--- GIVEN DATA ---
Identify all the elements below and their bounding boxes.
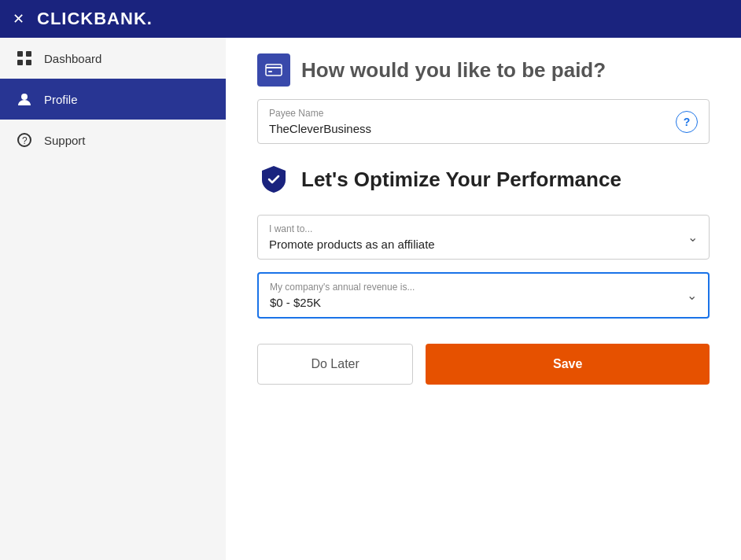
intent-value: Promote products as an affiliate (269, 238, 688, 251)
sidebar-item-profile-label: Profile (44, 93, 78, 106)
content-area: How would you like to be paid? Payee Nam… (226, 38, 741, 560)
svg-rect-0 (17, 51, 23, 57)
do-later-button[interactable]: Do Later (257, 344, 413, 385)
payment-icon (257, 53, 290, 87)
svg-point-4 (21, 94, 28, 100)
dashboard-icon (16, 50, 33, 66)
intent-chevron-icon: ⌄ (688, 230, 698, 245)
sidebar-item-dashboard-label: Dashboard (44, 52, 101, 65)
sidebar-item-support[interactable]: ? Support (0, 120, 226, 160)
optimize-shield-icon (257, 163, 290, 196)
optimize-header: Let's Optimize Your Performance (257, 163, 710, 196)
topbar: ✕ CLICKBANK. (0, 0, 741, 38)
svg-rect-7 (266, 64, 282, 76)
sidebar-item-dashboard[interactable]: Dashboard (0, 38, 226, 79)
close-icon[interactable]: ✕ (13, 10, 24, 28)
sidebar: Dashboard Profile ? Support (0, 38, 226, 560)
intent-dropdown[interactable]: I want to... Promote products as an affi… (257, 215, 710, 260)
payee-name-field: Payee Name TheCleverBusiness ? (257, 99, 710, 144)
revenue-chevron-icon: ⌄ (687, 288, 697, 303)
payment-section-header: How would you like to be paid? (257, 38, 710, 99)
revenue-dropdown-inner: My company's annual revenue is... $0 - $… (270, 282, 687, 309)
svg-rect-8 (268, 71, 272, 72)
optimize-title: Let's Optimize Your Performance (301, 168, 621, 192)
revenue-dropdown[interactable]: My company's annual revenue is... $0 - $… (257, 272, 710, 319)
intent-dropdown-inner: I want to... Promote products as an affi… (269, 223, 688, 251)
revenue-value: $0 - $25K (270, 296, 687, 309)
sidebar-item-support-label: Support (44, 134, 86, 147)
support-icon: ? (16, 132, 33, 148)
svg-rect-1 (26, 51, 31, 57)
main-layout: Dashboard Profile ? Support (0, 38, 741, 560)
payee-name-value: TheCleverBusiness (269, 122, 676, 135)
revenue-label: My company's annual revenue is... (270, 282, 687, 293)
svg-text:?: ? (22, 135, 28, 146)
intent-label: I want to... (269, 223, 688, 234)
action-buttons: Do Later Save (257, 344, 710, 385)
payment-heading-text: How would you like to be paid? (301, 58, 606, 83)
profile-icon (16, 91, 33, 107)
svg-rect-2 (17, 60, 23, 65)
sidebar-item-profile[interactable]: Profile (0, 79, 226, 120)
save-button[interactable]: Save (426, 344, 710, 385)
payee-help-button[interactable]: ? (676, 111, 698, 133)
svg-rect-3 (26, 60, 31, 65)
payee-name-inner: Payee Name TheCleverBusiness (269, 108, 676, 135)
payee-name-label: Payee Name (269, 108, 676, 119)
logo: CLICKBANK. (37, 9, 153, 29)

--- WHAT NEEDS TO BE DONE ---
When you restate the listing, keep every word as it is and drop the pictures.

--- PROBLEM SOLUTION ---
Identify all the elements below and their bounding boxes.
intent-value: Promote products as an affiliate (269, 238, 688, 251)
sidebar-item-profile-label: Profile (44, 93, 78, 106)
content-area: How would you like to be paid? Payee Nam… (226, 38, 741, 560)
svg-rect-0 (17, 51, 23, 57)
do-later-button[interactable]: Do Later (257, 344, 413, 385)
payment-icon (257, 53, 290, 87)
svg-point-4 (21, 94, 28, 100)
dashboard-icon (16, 50, 33, 66)
intent-chevron-icon: ⌄ (688, 230, 698, 245)
sidebar-item-dashboard-label: Dashboard (44, 52, 101, 65)
sidebar-item-support[interactable]: ? Support (0, 120, 226, 160)
optimize-shield-icon (257, 163, 290, 196)
optimize-header: Let's Optimize Your Performance (257, 163, 710, 196)
topbar: ✕ CLICKBANK. (0, 0, 741, 38)
svg-rect-7 (266, 64, 282, 76)
sidebar-item-dashboard[interactable]: Dashboard (0, 38, 226, 79)
close-icon[interactable]: ✕ (13, 10, 24, 28)
sidebar: Dashboard Profile ? Support (0, 38, 226, 560)
intent-dropdown[interactable]: I want to... Promote products as an affi… (257, 215, 710, 260)
payee-name-field: Payee Name TheCleverBusiness ? (257, 99, 710, 144)
revenue-chevron-icon: ⌄ (687, 288, 697, 303)
payment-section-header: How would you like to be paid? (257, 38, 710, 99)
revenue-dropdown-inner: My company's annual revenue is... $0 - $… (270, 282, 687, 309)
svg-rect-8 (268, 71, 272, 72)
optimize-title: Let's Optimize Your Performance (301, 168, 621, 192)
revenue-dropdown[interactable]: My company's annual revenue is... $0 - $… (257, 272, 710, 319)
intent-dropdown-inner: I want to... Promote products as an affi… (269, 223, 688, 251)
revenue-value: $0 - $25K (270, 296, 687, 309)
sidebar-item-support-label: Support (44, 134, 86, 147)
support-icon: ? (16, 132, 33, 148)
svg-rect-1 (26, 51, 31, 57)
main-layout: Dashboard Profile ? Support (0, 38, 741, 560)
payee-name-value: TheCleverBusiness (269, 122, 676, 135)
revenue-label: My company's annual revenue is... (270, 282, 687, 293)
svg-text:?: ? (22, 135, 28, 146)
intent-label: I want to... (269, 223, 688, 234)
action-buttons: Do Later Save (257, 344, 710, 385)
payment-heading-text: How would you like to be paid? (301, 58, 606, 83)
profile-icon (16, 91, 33, 107)
svg-rect-2 (17, 60, 23, 65)
sidebar-item-profile[interactable]: Profile (0, 79, 226, 120)
save-button[interactable]: Save (426, 344, 710, 385)
payee-help-button[interactable]: ? (676, 111, 698, 133)
svg-rect-3 (26, 60, 31, 65)
payee-name-inner: Payee Name TheCleverBusiness (269, 108, 676, 135)
payee-name-label: Payee Name (269, 108, 676, 119)
logo: CLICKBANK. (37, 9, 153, 29)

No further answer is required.